The conclusion—"the hand of God was very heavy there"—uses the same language Israel would use for oppressive burdens: heavy (kavedah, the same root as kavod/glory). The glory of God and the heaviness of God's hand share the same root word. The glory you try to possess becomes the weight that crushes you. The kavod that should have been worshiped becomes the kavod that destroys.
Reflection Questions
- 1.Have you tried to 'capture' God's presence on your terms? What happened when the presence operated on His terms instead?
- 2.The conquerors were conquered by what they captured. What in your life has become heavier than you expected?

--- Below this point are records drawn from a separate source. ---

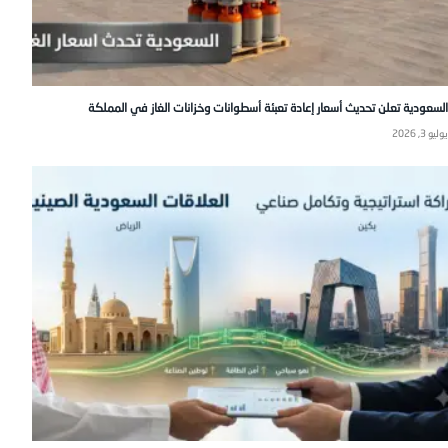
السعودية تعلن تحديث أسعار إعادة تعبئة أسطوانات وخزانات الغاز في المملكة
يوليو 3, 2026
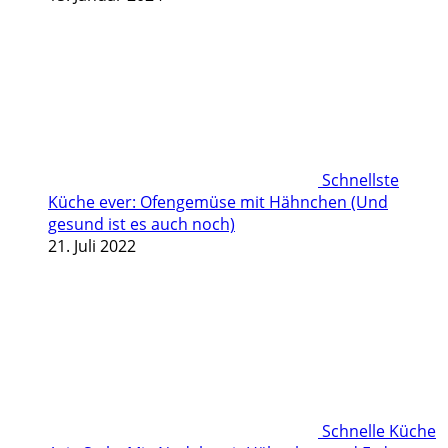
Schnellste
Küche ever: Ofengemüse mit Hähnchen (Und
gesund ist es auch noch)
21. Juli 2022
Schnelle Küche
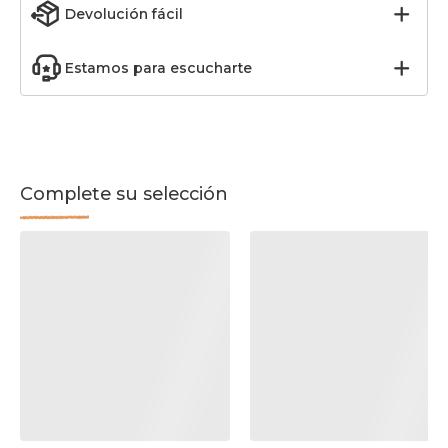
Devolución fácil
Estamos para escucharte
Complete su selección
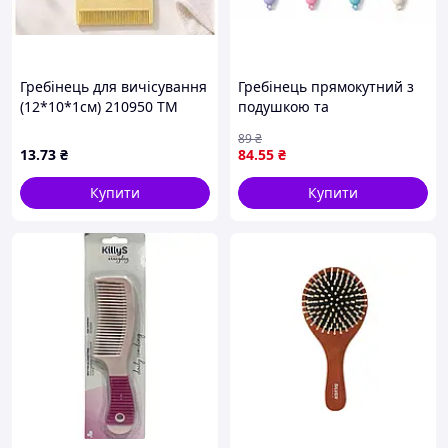
Гребінець для вичісування
Гребінець прямокутний з
(12*10*1см) 210950 ТМ
подушкою та
EСТЕТ
пластиковими зубчиками
89
₴
№86A-19R
13
.73
₴
84
.55
₴
Купити
Купити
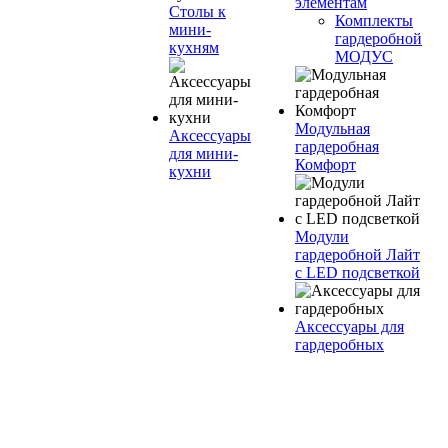
элементам
Столы к
Комплекты
мини-
гардеробной
кухням
МОДУС
Модульная
Аксессуары
гардеробная
для мини-
Комфорт
кухни
Модули
гардеробной Лайт
с LED подсветкой
Аксессуары для
гардеробных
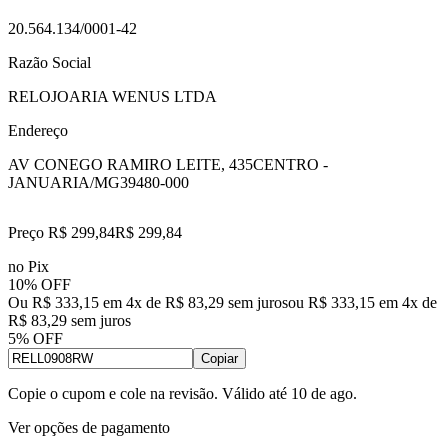
20.564.134/0001-42
Razão Social
RELOJOARIA WENUS LTDA
Endereço
AV CONEGO RAMIRO LEITE, 435
CENTRO -
JANUARIA/MG
39480-000
Preço R$ 299,84
R$
299
,
84
no Pix
10% OFF
Ou R$ 333,15 em 4x de R$ 83,29 sem juros
ou
R$ 333,15
em
4
x de
R$ 83,29
sem juros
5% OFF
Copiar
Copie o cupom e cole na revisão. Válido até
10 de ago
.
Ver opções de pagamento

- 3.Glory and heaviness share the same root word. When has God's glory become weight because of wrong relationship?
- 4.The Philistines begged to return the ark. What are you holding onto that God is asking you to send back where it belongs?
Devotional
"Send it away. Let it go home. Before it kills us all." The Philistines are begging to return the very thing they fought a war to capture. The ark of God—their greatest military trophy—is destroying them from the inside. Every city they move it to gets plagued. The captured God isn't captive. He's conquering. From behind enemy lines.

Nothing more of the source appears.